Home page of local MLflow. Here each run(individual execution of the code which generates folders and files) and experiment(name of the group of runs) gets registered.

So let’s check the first run. Click the first run and the below page will appear.

If we just scroll down a bit then we can see our artifacts

also, let’s check the ROC curve for this experiment

It is also possible to see the comparison of different experiments side by side. This feature is immensely helpful to trace the results and impact of the features on the performance of the model.

Go to the home page and click on compare by selecting the different model run.

So, we can see MLflow provides a lot of cool features and with the few lines of the code, we can achieve all complex things which used to be difficult and cumbersome before the inception of MLflow.

Some highlights of MLflow API

MLflow API is well designed and regularly new features are being added. It is worth checking the API to be in sync with new features and changes. However, I would like to highlight a few interesting features of MLflow

MLflow API is not only about Python but it also supports Java, and R programming language by the time of writing this blog. Soon Scala will also be the part of the API. REST API is also available which facilitates create, list, get operations on experiments, runs, log parameters, metrics, and artifacts.
Auto-logging is worth using for deep learning models. As we know, Deep Learning models capture several parameter/hyper-parameters during the training of the model and each value is not always possible to log by using mlflow.log_metric. Doing manual captures can lead to miss some important metrics. So, to make it simple, MLflow comes with auto-logging. It is very simple to use and merely enabling it ensures to capture and log every possible metric. Autolog feature is available for Keras, Tensorflow, Gluon, LighGBM, XGBoost, and Spark. Visit documentation and my github to see the usage of it.
Model tracking on the local file system is good for the experiment's purpose. To keep track of a model in production, it is good practice to save all metadata, data, artifacts in cloud storage, or SQL databases and use a separate dedicated server for better tracking and maintenance.

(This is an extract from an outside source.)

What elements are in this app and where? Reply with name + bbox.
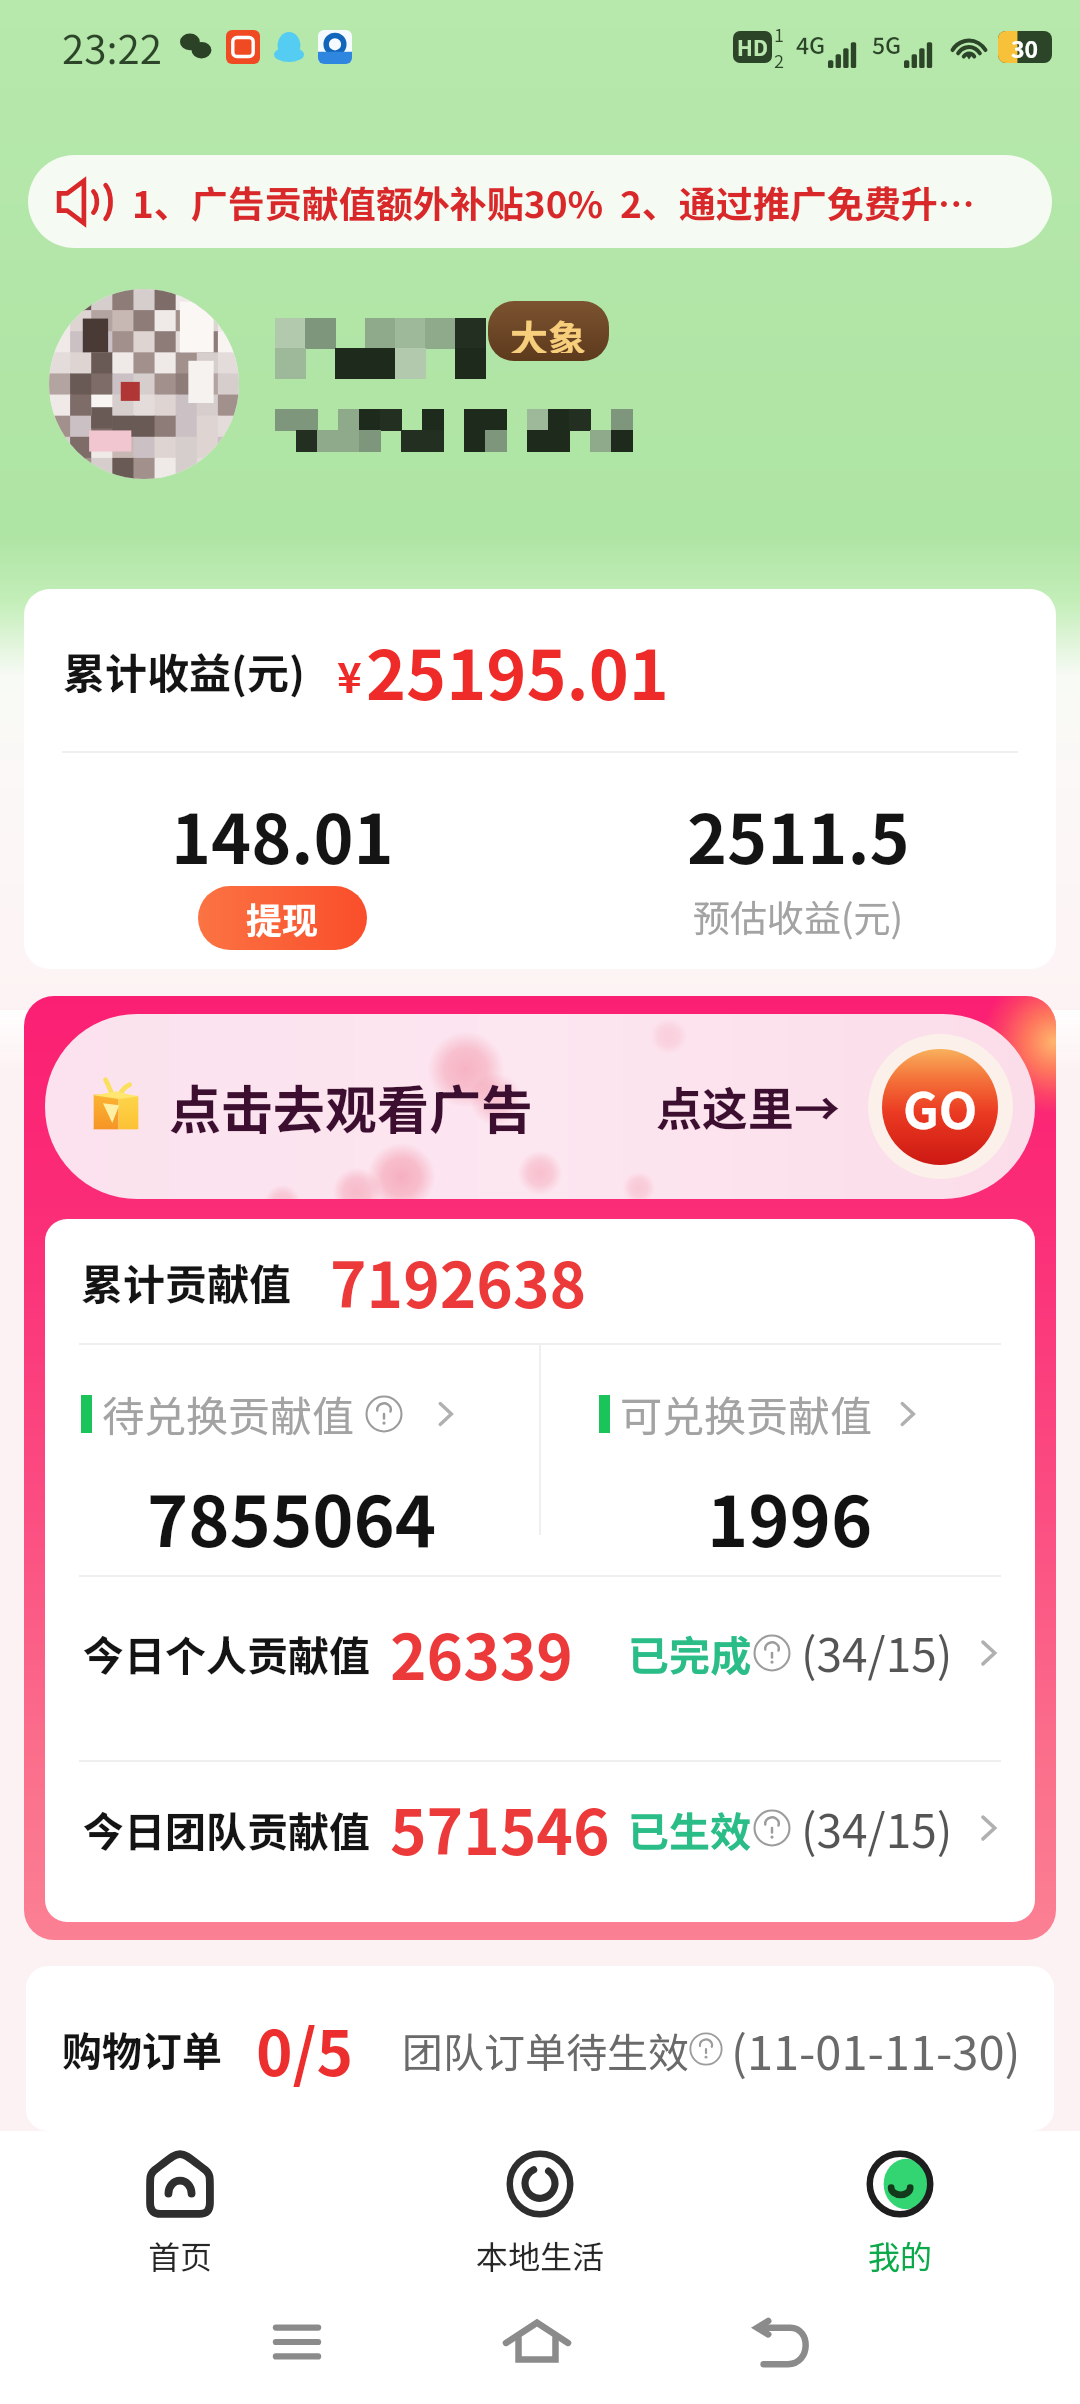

There are many more features available that can be studied in the documentation and used as per the different use-cases.

Conclusion

Overall, we have seen the power of MLflow and also learned that no matter which framework, the programming language is used to develop a model, MLflow is capable to provide a robust mechanism with just a few lines of the code to track the model development, tuning, packaging, and reproducibility. This one is a must-have tool in the machine learning arsenal.